Anastasi Lecture 2022
TIMSS, PIRLS, and Friends: Driving Innovation in International Educational Assessments
Matthias von Davier, PhD.
Monan Professor in Education
Executive Director, TIMSS & PIRLS International Study Center
International Large Scale Assessments (ILSAs) have been conducted since TIMSS 1955 started reporting trends in mathematics and science achievement of students around the world. PISA and other, regional assessment such as PASEC, ERCE, and SACMEQ followed. This presentation describes current activities around TIMSS 2023, and preparations for PIRLS 2026, both setting the standard for fully digital assessments of student achievement with a focus on education, not economics. The talk will introduce the assessments, and discuss how TIMSS and PIRLS benefitted from a careful transition to computer-based assessment, by implementation of innovations that serve the needs of countries, while reducing the burden of participation.
The talk closes with notes on how adopting modern assessment technologies will help to further improve international comparisons of student achievement.

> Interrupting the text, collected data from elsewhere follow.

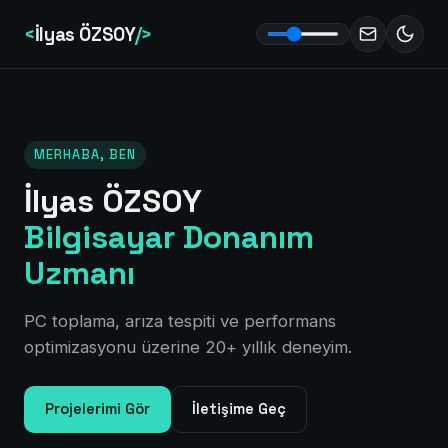
<
İlyas ÖZSOY
/>
MERHABA, BEN
İlyas ÖZSOY
Bilgisayar Donanım
Uzmanı
PC toplama, arıza tespiti ve performans
optimizasyonu üzerine 20+ yıllık deneyim.
Projelerimi Gör
İletişime Geç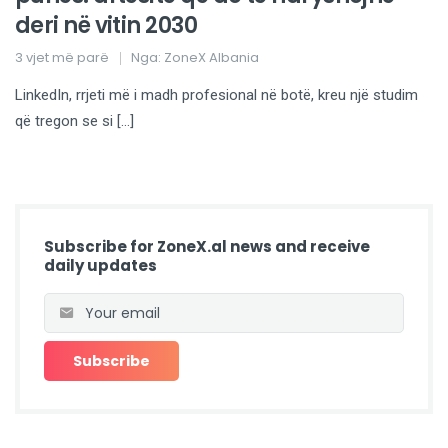
deri në vitin 2030
3 vjet më parë
Nga:
ZoneX Albania
LinkedIn, rrjeti më i madh profesional në botë, kreu një studim
që tregon se si […]
Subscribe for ZoneX.al news and receive
daily updates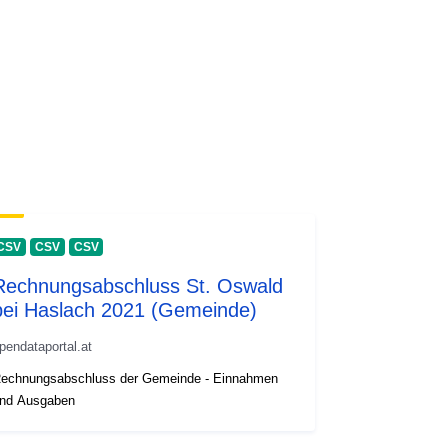
CSV
CSV
CSV
Rechnungsabschluss St. Oswald
bei Haslach 2021 (Gemeinde)
pendataportal.at
echnungsabschluss der Gemeinde - Einnahmen
nd Ausgaben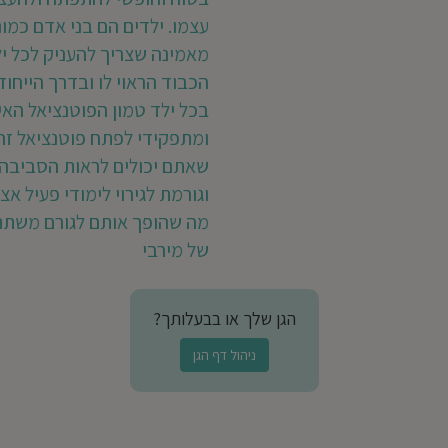
עצמו. ילדים הם בני אדם כמונו
מאמינה שצריך להעניק לכל יל
הכבוד הראוי לו ובדרך הייחוד
בכל ילד טמון הפוטנציאל האי
ומתפקידי לפתח פוטנציאל זה.
שאתם יכולים לראות הסביבה
וגורמת לגירוי לימודי פעיל אצ
מה שהופך אותם לגורם משתת
של מירבי
הגן שלך או בבעלותך?
ניהול דף הגן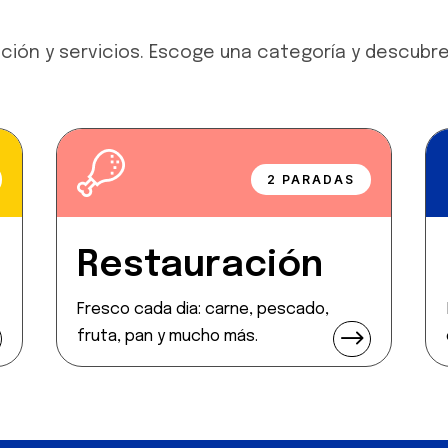
ción y servicios. Escoge una categoría y descubr
2 PARADAS
Restauración
Fresco cada dia: carne, pescado,
$
fruta, pan y mucho más.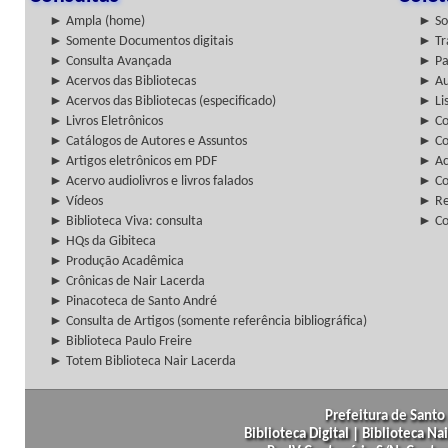
► Ampla (home)
► So
► Somente Documentos digitais
► Tr
► Consulta Avançada
► Pa
► Acervos das Bibliotecas
► Au
► Acervos das Bibliotecas (especificado)
► Lis
► Livros Eletrônicos
► Col
► Catálogos de Autores e Assuntos
► Co
► Artigos eletrônicos em PDF
► Ac
► Acervo audiolivros e livros falados
► Co
► Vídeos
► Re
► Biblioteca Viva: consulta
► Co
► HQs da Gibiteca
► Produção Acadêmica
► Crônicas de Nair Lacerda
► Pinacoteca de Santo André
► Consulta de Artigos (somente referência bibliográfica)
► Biblioteca Paulo Freire
► Totem Biblioteca Nair Lacerda
Prefeitura de Santo 
Biblioteca Digital | Biblioteca N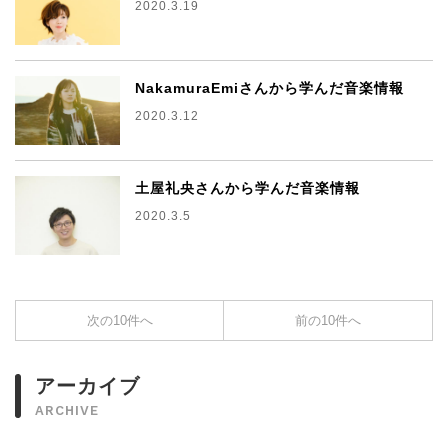
2020.3.19
NakamuraEmiさんから学んだ音楽情報
2020.3.12
土屋礼央さんから学んだ音楽情報
2020.3.5
次の10件へ
前の10件へ
アーカイブ
ARCHIVE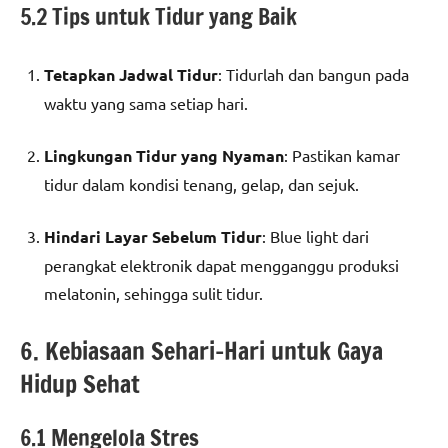
5.2 Tips untuk Tidur yang Baik
Tetapkan Jadwal Tidur
: Tidurlah dan bangun pada
waktu yang sama setiap hari.
Lingkungan Tidur yang Nyaman
: Pastikan kamar
tidur dalam kondisi tenang, gelap, dan sejuk.
Hindari Layar Sebelum Tidur
: Blue light dari
perangkat elektronik dapat mengganggu produksi
melatonin, sehingga sulit tidur.
6. Kebiasaan Sehari-Hari untuk Gaya
Hidup Sehat
6.1 Mengelola Stres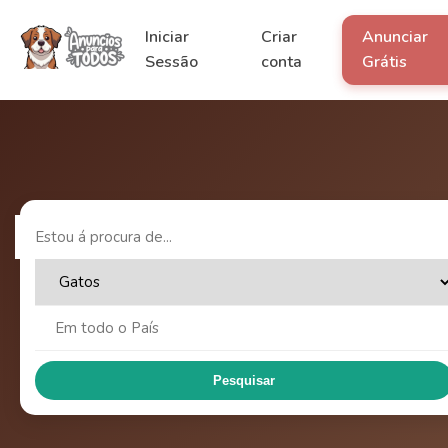
Iniciar
Criar
Anunciar
Sessão
conta
Grátis
Pesquisar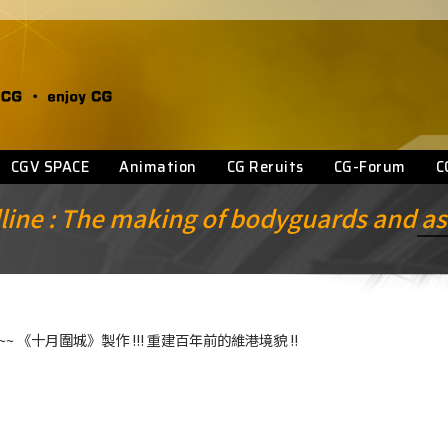
CGV SPACE
Animation
CG Reruits
CG-Forum
C
ine : The making of bodyguards and as
回 ~~ 《十月圍城》製作 !!! 重建百年前的維港境貌 !!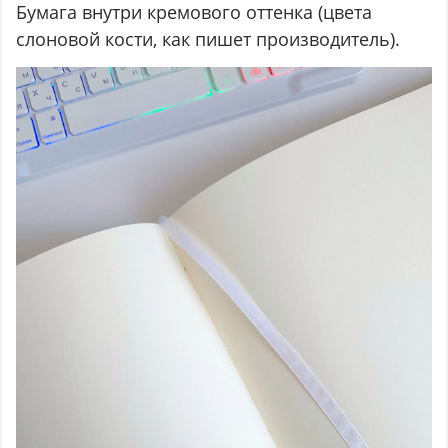
Бумага внутри кремового оттенка (цвета
слоновой кости, как пишет производитель).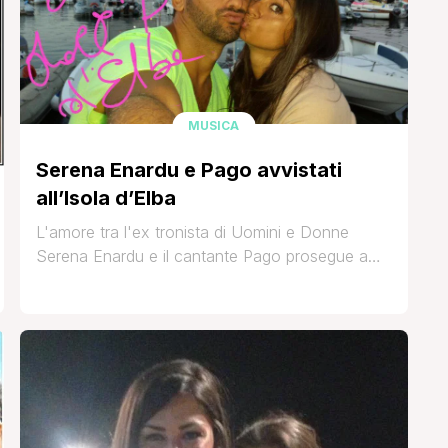
MUSICA
Serena Enardu e Pago avvistati
all’Isola d’Elba
L'amore tra l'ex tronista di Uomini e Donne
Serena Enardu e il cantante Pago prosegue a
gonfie vele dallo scorso novembre quando i due
si sono fidanzati ufficialmente. La coppia è stata
avvistata nei giorni scorsi in vacanza all'Isola
d'Elba, come riporta il sito QuiElba.com: MARINA
DI CAMPO ' Sono stati avvistati all’Isola d’Elba,
forse alla [']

Dr. Matthias von Davier is the Executive Director at TIMSS & PIRLS International Study Center and Monan Professor in Education at Boston College. His research focuses on developing psychometric models for analyzing data from complex item and respondent samples and on integrating diagnostic procedures into these methods. His areas of expertise include topics such as item response theory, latent class analysis, classification and mixture distribution models, diagnostic models, computational statistics, person-fit, item-fit, and model checking, as well as hierarchical extension of models for categorical data analysis, and the analytical methodologies used in large scale educational surveys. Dr. von Davier's applied research uses these methodologies to analyze data from educational testing, large-scale survey assessments of student skills and adult literacy, to computer-based assessment of skills, and to the analysis of questionnaire data.